The matured fruit of all varieties of banana and plantain ripens or turns yellow. Ripening involves the conversion of the carbohydrate into sugars by the two endogenous enzymes – amylase and alpha-glucose-amylase. The amylase cuts up the simple, branched, long-chain carbohydrate molecules into short, straight molecules (dextrin). The alpha-glucose-amylase then, converts the dextrin to sugars, of which about one half is glucose. This accounts for the sweetness of the ripened fruits.

Tennis players have known about this all along! During intervals in the play, they ingest ripe banana to boost their energy with the glucose produced. Industrially, these enzymes are used to convert corn (maize) to syrup and cassava into sugars that are, in turn, converted into alcohol by yeast. The human body secretes the enzymes, amylase and alpha-glucose-amylase, to convert ingested carbohydrate to glucose as the body’s source of energy.

Consuming banana and plantain (ripe or green) and their products puts, not only glucose directly into the blood plasma quickly, but also, additional digestive enzymes into the digestive system. The net effect is that more carbohydrate is converted to glucose faster. A very efficient sugar factory.

The clinical consequences are clear: type 2 diabetes mellitus patients on a diet of banana and plantain, will have unexpectedly high plasma glucose readings that cannot be lowered by tablets alone. They end up using insulin (a fat producing enzyme) as additional means of controlling plasma glucose levels.

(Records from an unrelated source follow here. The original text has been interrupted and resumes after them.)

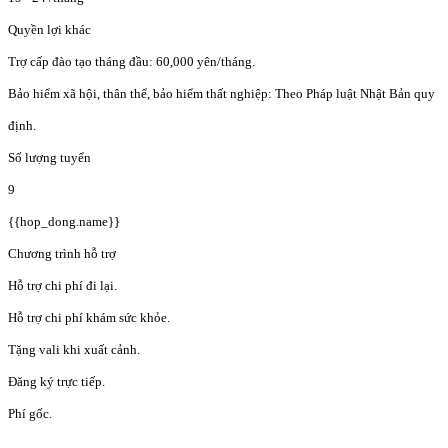
Quyền lợi khác
Trợ cấp đào tạo tháng đầu: 60,000 yên/tháng.
Bảo hiểm xã hội, thân thể, bảo hiểm thất nghiệp: Theo Pháp luật Nhật Bản quy
định.
Số lượng tuyển
9
{{hop_dong.name}}
Chương trình hỗ trợ
Hỗ trợ chi phí đi lại.
Hỗ trợ chi phí khám sức khỏe.
Tặng vali khi xuất cảnh.
Đăng ký trực tiếp.
Phí gốc.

To avoid the disadvantages of insulin dependence, type 2 diabetes mellitus patients are better advised to avoid the fruit-sourced carbohydrate and stick with any or all of the seed- and root-source carbohydrates in moderation. Tablets, rather than insulin, will be enough to control plasma glucose level.

Avoiding banana and plantain diet by Type 1 patients would reduce the incidence of hyperglycaemia/hypoglycaemia due to uncertainty in gauging appropriate quantity of insulin required by the patient.